— Task to complete —
Each line below that carries the string "article" must appear in the answer.

Data supplied: Begin

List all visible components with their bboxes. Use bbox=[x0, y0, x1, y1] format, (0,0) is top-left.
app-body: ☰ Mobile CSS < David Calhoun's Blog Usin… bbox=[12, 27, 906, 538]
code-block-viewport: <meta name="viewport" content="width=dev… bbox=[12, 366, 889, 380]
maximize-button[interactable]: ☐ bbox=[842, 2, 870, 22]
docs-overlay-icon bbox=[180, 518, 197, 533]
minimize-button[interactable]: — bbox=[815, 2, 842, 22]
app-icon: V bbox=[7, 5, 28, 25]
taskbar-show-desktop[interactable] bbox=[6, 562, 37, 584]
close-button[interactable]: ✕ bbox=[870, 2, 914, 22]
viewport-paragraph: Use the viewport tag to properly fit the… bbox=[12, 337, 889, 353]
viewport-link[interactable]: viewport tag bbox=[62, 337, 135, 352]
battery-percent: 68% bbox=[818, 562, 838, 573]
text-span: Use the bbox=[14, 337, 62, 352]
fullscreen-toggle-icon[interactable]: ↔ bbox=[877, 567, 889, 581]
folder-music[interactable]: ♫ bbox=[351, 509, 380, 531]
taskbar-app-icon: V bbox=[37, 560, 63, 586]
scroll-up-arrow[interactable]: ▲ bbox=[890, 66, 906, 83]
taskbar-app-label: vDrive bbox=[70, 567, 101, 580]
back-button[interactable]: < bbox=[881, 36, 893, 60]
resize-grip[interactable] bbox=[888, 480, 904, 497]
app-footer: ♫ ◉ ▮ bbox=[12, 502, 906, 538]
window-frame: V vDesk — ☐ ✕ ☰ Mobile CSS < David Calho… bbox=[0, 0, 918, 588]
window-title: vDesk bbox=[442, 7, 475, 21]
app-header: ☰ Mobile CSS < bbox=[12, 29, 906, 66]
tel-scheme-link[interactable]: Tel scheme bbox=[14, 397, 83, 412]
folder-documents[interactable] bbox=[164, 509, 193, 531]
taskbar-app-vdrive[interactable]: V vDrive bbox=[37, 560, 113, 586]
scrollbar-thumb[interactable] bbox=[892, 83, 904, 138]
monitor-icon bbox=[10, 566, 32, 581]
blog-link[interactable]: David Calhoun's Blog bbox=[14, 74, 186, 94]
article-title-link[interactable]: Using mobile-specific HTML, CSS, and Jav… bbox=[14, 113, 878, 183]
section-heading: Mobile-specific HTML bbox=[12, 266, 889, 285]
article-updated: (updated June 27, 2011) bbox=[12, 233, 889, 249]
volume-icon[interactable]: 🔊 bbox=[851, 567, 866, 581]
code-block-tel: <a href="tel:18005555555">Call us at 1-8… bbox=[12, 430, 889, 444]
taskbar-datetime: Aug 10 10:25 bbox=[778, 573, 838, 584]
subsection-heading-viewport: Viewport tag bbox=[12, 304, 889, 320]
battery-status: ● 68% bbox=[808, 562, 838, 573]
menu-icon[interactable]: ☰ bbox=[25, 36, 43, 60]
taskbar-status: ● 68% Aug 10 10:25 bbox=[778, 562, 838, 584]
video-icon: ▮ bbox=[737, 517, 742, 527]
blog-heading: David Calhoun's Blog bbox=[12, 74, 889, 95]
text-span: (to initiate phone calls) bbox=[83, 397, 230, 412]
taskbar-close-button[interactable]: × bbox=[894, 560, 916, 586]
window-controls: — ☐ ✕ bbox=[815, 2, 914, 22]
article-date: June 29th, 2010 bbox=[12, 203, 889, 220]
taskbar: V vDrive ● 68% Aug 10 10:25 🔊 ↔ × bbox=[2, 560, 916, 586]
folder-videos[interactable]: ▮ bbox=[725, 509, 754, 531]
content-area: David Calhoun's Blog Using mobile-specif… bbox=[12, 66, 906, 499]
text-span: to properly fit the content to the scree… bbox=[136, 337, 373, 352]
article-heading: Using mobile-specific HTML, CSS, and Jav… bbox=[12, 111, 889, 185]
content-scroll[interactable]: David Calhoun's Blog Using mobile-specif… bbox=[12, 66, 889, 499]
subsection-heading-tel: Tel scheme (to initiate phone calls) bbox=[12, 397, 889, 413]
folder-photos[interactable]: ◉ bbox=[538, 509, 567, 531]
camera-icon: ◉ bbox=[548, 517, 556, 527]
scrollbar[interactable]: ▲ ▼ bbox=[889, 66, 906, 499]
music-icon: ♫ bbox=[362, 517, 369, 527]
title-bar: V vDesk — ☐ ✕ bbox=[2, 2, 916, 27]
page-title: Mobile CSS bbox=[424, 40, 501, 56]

Data supplied: End

— Reply —
article-title-link[interactable]: Using mobile-specific HTML, CSS, and Jav… bbox=[14, 113, 878, 183]
article-updated: (updated June 27, 2011) bbox=[12, 233, 889, 249]
article-date: June 29th, 2010 bbox=[12, 203, 889, 220]
article-heading: Using mobile-specific HTML, CSS, and Jav… bbox=[12, 111, 889, 185]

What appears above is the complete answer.